Muna Tatari wiederum beschreibt, muslimische Trauerrituale nach dem eigentlichen Todestag würden denen im Christentum ähneln:
"Es folgen dann traditionell drei größere Trauerphasen. Das ist zum einen die dreitägige Phase, in der es vor allem darum geht, den Tod bekannt zu machen unter Verwandten, Angehörigen, Betroffenen. Die Familie wird in der Zeit nach Möglichkeit nicht alleine gelassen. Es ist immer jemand bei ihr. Die Familie und die Angehörigen und die Betroffenen empfangen Besucher und sind aber nicht in der Verpflichtung, die Gäste bewirten zu müssen, sondern sind alleine da, um Anteil nehmen zu spüren.

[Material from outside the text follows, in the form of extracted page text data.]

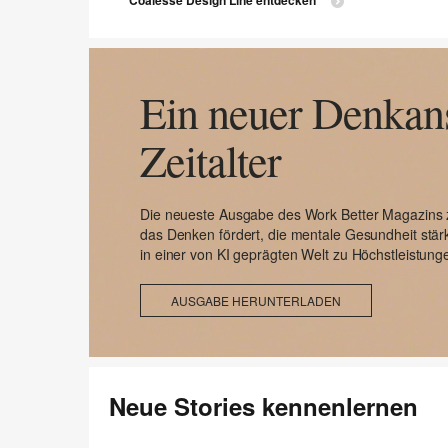
Ein neuer Denkans
Zeitalter
Die neueste Ausgabe des Work Better Magazins 
das Denken fördert, die mentale Gesundheit stä
in einer von KI geprägten Welt zu Höchstleistunge
AUSGABE HERUNTERLADEN
Neue Stories kennenlernen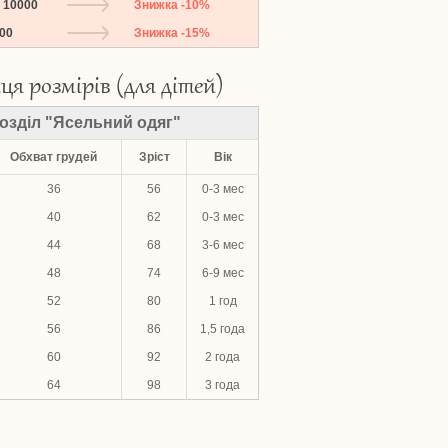
о 10000
Знижка -10%
000
Знижка -15%
ця розмірів (для дітей)
озділ "Ясельний одяг"
Обхват грудей
Зріст
Вік
36
56
0-3 мес
40
62
0-3 мес
44
68
3-6 мес
48
74
6-9 мес
52
80
1 год
56
86
1,5 года
60
92
2 года
64
98
3 года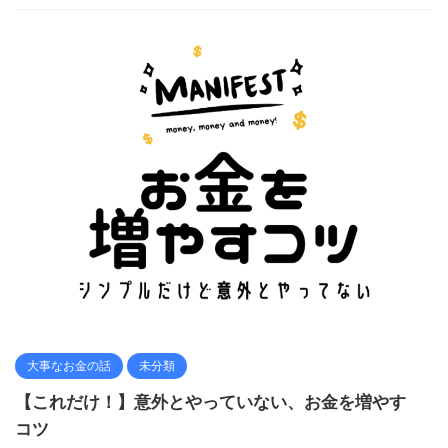
大事なお金の話
未分類
【これだけ！】意外とやっていない、お金を増やす
コツ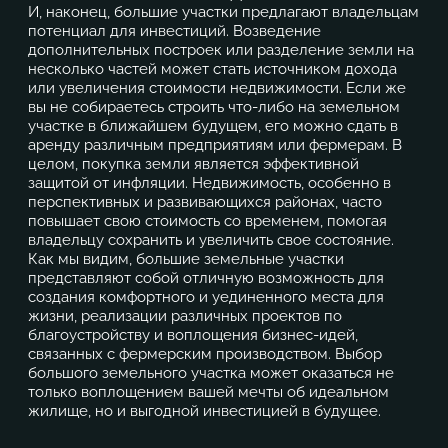
И, наконец,
большие участки
предлагают владельцам
потенциал для инвестиций. Возведение
дополнительных построек или разделение земли на
несколько частей может стать источником дохода
или увеличения стоимости недвижимости. Если же
вы не собираетесь строить что-либо на земельном
участке в ближайшем будущем, его можно сдать в
аренду различным предприятиям или фермерам. В
целом, покупка земли является эффективной
защитой от инфляции. Недвижимость, особенно в
перспективных и развивающихся районах, часто
повышает свою стоимость со временем, помогая
владельцу сохранить и увеличить свое состояние.
Как мы видим, большие земельные участки
представляют собой отличную возможность для
создания комфортного и уединенного места для
жизни, реализации различных проектов по
благоустройству и воплощения бизнес-идей,
связанных с фермерским производством. Выбор
большого земельного участка может оказаться не
только воплощением вашей мечты об идеальном
жилище, но и выгодной инвестицией в будущее.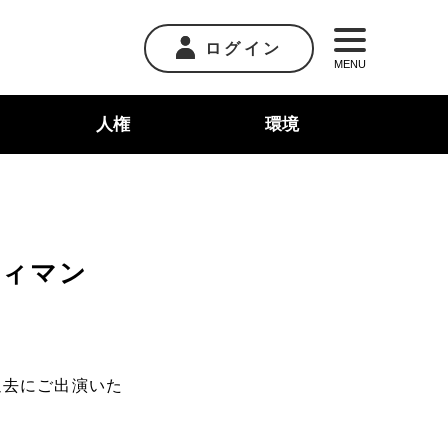
ログイン
MENU
人権
環境
ディマン
過去にご出演いた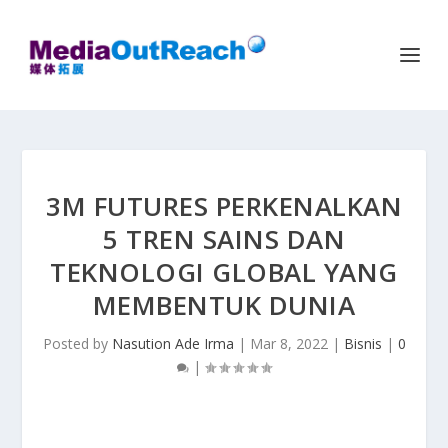
3M FUTURES PERKENALKAN
5 TREN SAINS DAN
TEKNOLOGI GLOBAL YANG
MEMBENTUK DUNIA
Posted by
Nasution Ade Irma
|
Mar 8, 2022
|
Bisnis
|
0
|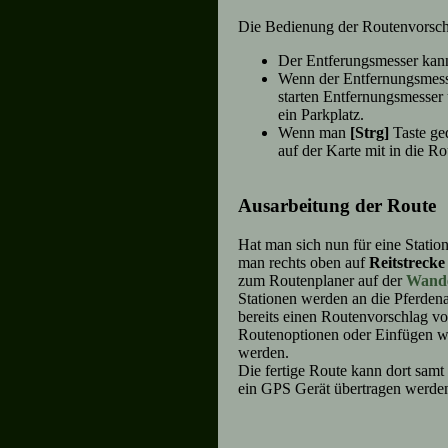
Die Bedienung der Routenvorschau
Der Entferungsmesser kann
Wenn der Entfernungsmesse
starten Entfernungsmesser 
ein Parkplatz.
Wenn man
[Strg]
Taste ge
auf der Karte mit in die 
Ausarbeitung der Route
Hat man sich nun für eine Stati
man rechts oben auf
Reitstrecke
zum Routenplaner auf der
Wande
Stationen werden an die Pferden
bereits einen Routenvorschlag vo
Routenoptionen oder Einfügen we
werden.
Die fertige Route kann dort samt
ein GPS Gerät übertragen werde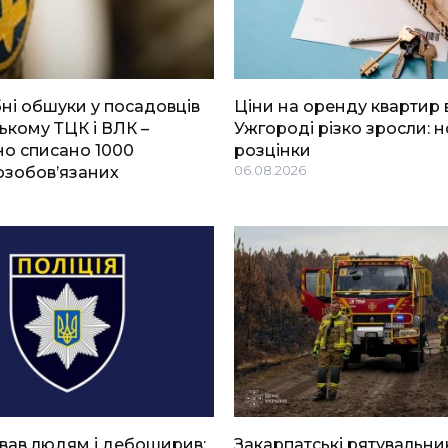
і обшуки у посадовців
Ціни на оренду квартир 
ькому ТЦК і ВЛК –
Ужгороді різко зросли: н
о списано 1000
розцінки
озобов’язаних
06.08.2026
вав людям і дебоширив:
Закарпатські рятувальни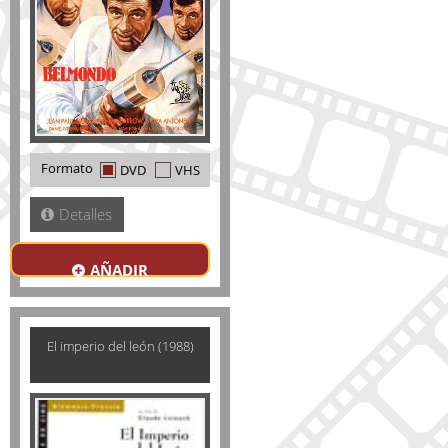
Formato
DVD
VHS
Detalles
AÑADIR
El imperio del león (1988)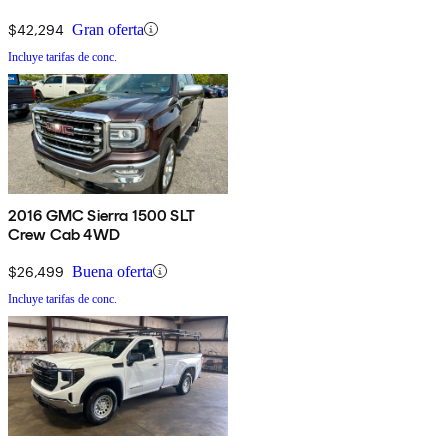
$42,294
Gran oferta
Incluye tarifas de conc.
2016 GMC Sierra 1500 SLT
Crew Cab 4WD
$26,499
Buena oferta
Incluye tarifas de conc.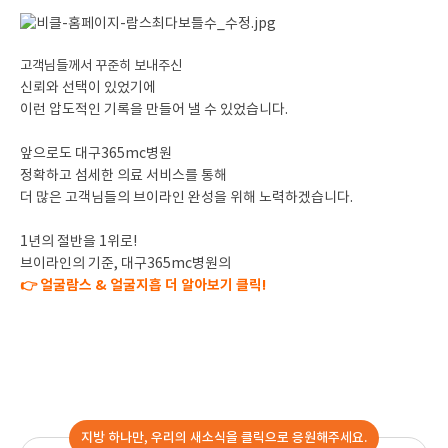
고객님들께서 꾸준히 보내주신
신뢰와 선택이 있었기에
이런 압도적인 기록을 만들어 낼 수 있었습니다.
앞으로도 대구365mc병원
정확하고 섬세한 의료 서비스를 통해
더 많은 고객님들의 브이라인 완성을 위해 노력하겠습니다.
1년의 절반을 1위로!
브이라인의 기준, 대구365mc병원의
👉 얼굴람스 & 얼굴지흡 더 알아보기 클릭!
지방 하나만, 우리의 새소식을 클릭으로 응원해주세요.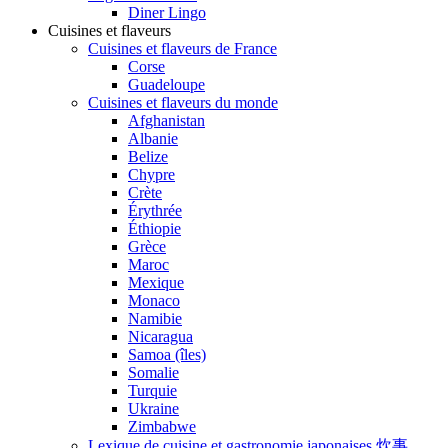
Diner Lingo
Cuisines et flaveurs
Cuisines et flaveurs de France
Corse
Guadeloupe
Cuisines et flaveurs du monde
Afghanistan
Albanie
Belize
Chypre
Crète
Érythrée
Éthiopie
Grèce
Maroc
Mexique
Monaco
Namibie
Nicaragua
Samoa (îles)
Somalie
Turquie
Ukraine
Zimbabwe
Lexique de cuisine et gastronomie japonaises 炊事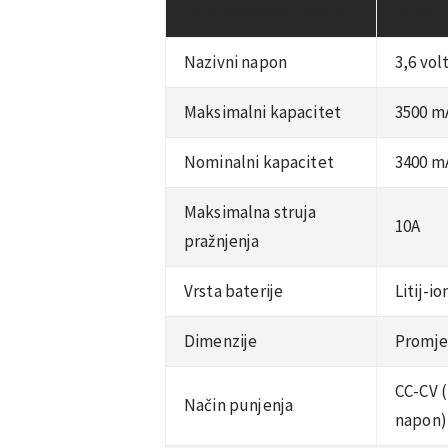
Tehničke specifikacije
Vrijedn
Nazivni napon
3,6 volt
Maksimalni kapacitet
3500 m
Nominalni kapacitet
3400 m
Maksimalna struja
10A
pražnjenja
Vrsta baterije
Litij-i
Dimenzije
Promje
CC-CV 
Način punjenja
napon)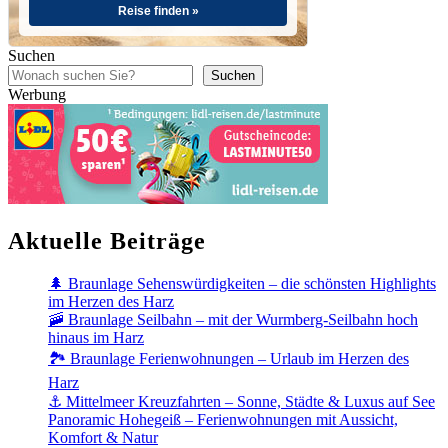
Reise finden »
Suchen
Suchen
Werbung
Aktuelle Beiträge
🌲 Braunlage Sehenswürdigkeiten – die schönsten Highlights
im Herzen des Harz
🚠 Braunlage Seilbahn – mit der Wurmberg-Seilbahn hoch
hinaus im Harz
🏞️ Braunlage Ferienwohnungen – Urlaub im Herzen des
Harz
⚓ Mittelmeer Kreuzfahrten – Sonne, Städte & Luxus auf See
Panoramic Hohegeiß – Ferienwohnungen mit Aussicht,
Komfort & Natur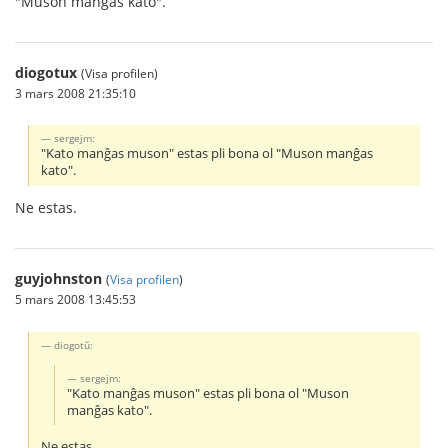
"Muson manĝas kato".
diogotux
(Visa profilen)
3 mars 2008 21:35:10
sergejm:
"Kato manĝas muson" estas pli bona ol "Muson manĝas
kato".
Ne estas.
guyjohnston
(
Visa profilen
)
5 mars 2008 13:45:53
diogotŭ:
sergejm:
"Kato manĝas muson" estas pli bona ol "Muson
manĝas kato".
Ne estas.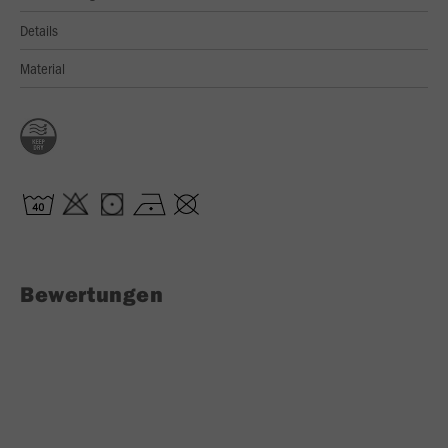
Details
Material
Bewertungen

Und all das andere tun die anderen Besuchenden."
Würdevolles Sterben trotz Pandemie
Dann schließe sich eine Trauerphase von ungefähr 40 Tagen an, die von der Vorstellung getragen sei, es brauche diese Zeit, bis die Seele ganz das irdische Dasein verlassen habe. Regelmäßige Koranrezitationen und Erzählungen über die Verstorbenen prägen diese Phase, in der nach Möglichkeit keine große, fröhliche Feier veranstaltet werden sollte, so Tatari. Nach Abschluss eines Trauerjahres werde in der Regel noch einmal das Grab besucht. Muna Tatari und Andreas Lob-Hüdepohl sind Mitglieder im 26-köpfigen Deutschen Ethikrat – ebenso wie der Gerontologe Andreas Kruse.
Er greift auf den antiken Philosophen Plotin zurück, um noch einmal den existentiellen Prozess des Sterbens zu betonen, der auch in einer Pandemie so würdevoll wie möglich gestaltet werden müsse. In seiner Mystik habe Plotin von der individuellen Seele gesprochen, die beim Sterben wieder in der Weltseele aufgehe – genauso sei es mit dem Geist:
"Deswegen hat Plotin gesagt: Das Verlassen der Welt ist einer der größten Übergänge, die der Mensch zu gestalten hat. Es gehört mit zu dem größten, was der Mensch erlebt, gestaltet. Und dann wird klar, wenn wir dann in der völligen Einsamkeit der Kriege, der Konzentrationslager oder jetzt eben in der völligen Einsamkeit eines Zimmers, das von anderen Menschen, vor allen Dingen vertrauten Menschen, nicht betreten werden darf, sterben. Das ist eine uns auch existenziell zutiefst berührende Situation."